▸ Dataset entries
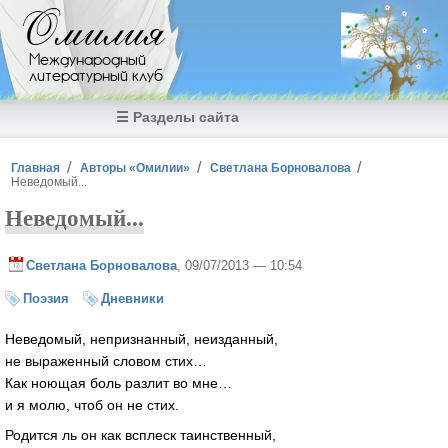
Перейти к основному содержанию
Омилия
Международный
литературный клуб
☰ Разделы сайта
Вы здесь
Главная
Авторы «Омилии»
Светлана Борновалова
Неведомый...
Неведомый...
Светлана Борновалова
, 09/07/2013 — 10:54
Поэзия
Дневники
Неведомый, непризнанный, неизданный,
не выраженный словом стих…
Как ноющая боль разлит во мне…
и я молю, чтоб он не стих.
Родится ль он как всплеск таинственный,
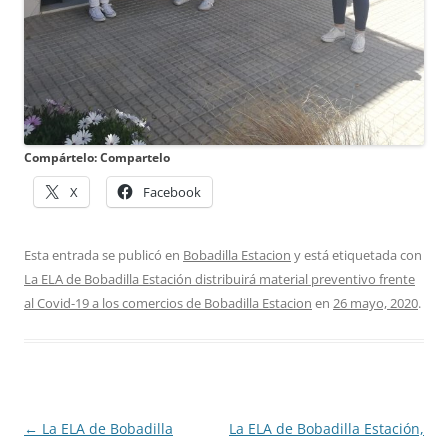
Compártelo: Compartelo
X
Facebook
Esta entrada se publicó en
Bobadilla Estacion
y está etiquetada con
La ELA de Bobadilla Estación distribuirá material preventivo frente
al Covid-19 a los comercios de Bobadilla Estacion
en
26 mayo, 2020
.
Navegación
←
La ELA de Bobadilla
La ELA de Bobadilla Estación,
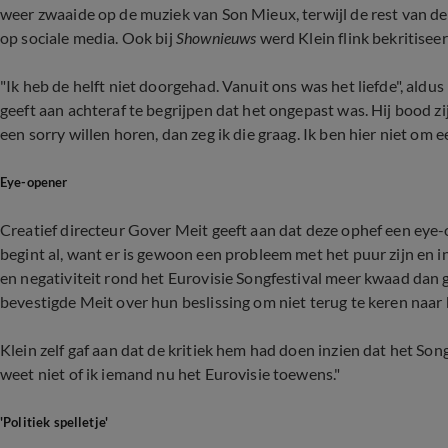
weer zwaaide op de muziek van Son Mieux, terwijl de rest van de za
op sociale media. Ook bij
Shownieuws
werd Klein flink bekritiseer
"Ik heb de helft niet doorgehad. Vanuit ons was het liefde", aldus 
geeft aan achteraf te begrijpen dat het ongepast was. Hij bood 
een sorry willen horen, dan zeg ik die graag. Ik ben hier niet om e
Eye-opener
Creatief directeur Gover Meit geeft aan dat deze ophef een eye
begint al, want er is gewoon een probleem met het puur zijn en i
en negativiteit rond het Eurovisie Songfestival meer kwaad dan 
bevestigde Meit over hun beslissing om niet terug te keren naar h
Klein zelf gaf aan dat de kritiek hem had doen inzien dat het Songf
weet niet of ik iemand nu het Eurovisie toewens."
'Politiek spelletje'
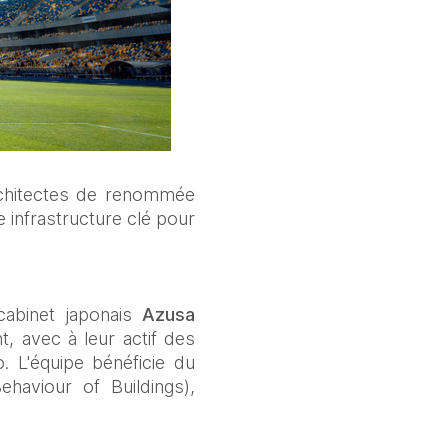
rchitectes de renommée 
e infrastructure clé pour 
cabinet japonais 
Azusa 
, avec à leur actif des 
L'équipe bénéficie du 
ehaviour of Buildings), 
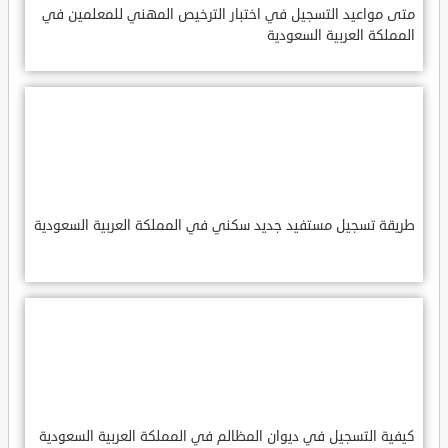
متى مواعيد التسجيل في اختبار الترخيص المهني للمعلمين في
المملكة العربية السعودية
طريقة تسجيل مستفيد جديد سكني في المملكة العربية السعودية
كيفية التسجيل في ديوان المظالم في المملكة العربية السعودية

▸ To do
Extract, character for character, every line from the one that holds "Creatief directeur Gover" through the end of the entries above. Include both boundary lines and no pictures.

▸ Written response
Creatief directeur Gover Meit geeft aan dat deze ophef een eye
begint al, want er is gewoon een probleem met het puur zijn en i
en negativiteit rond het Eurovisie Songfestival meer kwaad dan 
bevestigde Meit over hun beslissing om niet terug te keren naar h
Klein zelf gaf aan dat de kritiek hem had doen inzien dat het Songf
weet niet of ik iemand nu het Eurovisie toewens."
'Politiek spelletje'
rchitectes de renommée 
e infrastructure clé pour 
cabinet japonais 
Azusa 
, avec à leur actif des 
L'équipe bénéficie du 
ehaviour of Buildings), 
متى مواعيد التسجيل في اختبار الترخيص المهني للمعلمين في
المملكة العربية السعودية
طريقة تسجيل مستفيد جديد سكني في المملكة العربية السعودية
كيفية التسجيل في ديوان المظالم في المملكة العربية السعودية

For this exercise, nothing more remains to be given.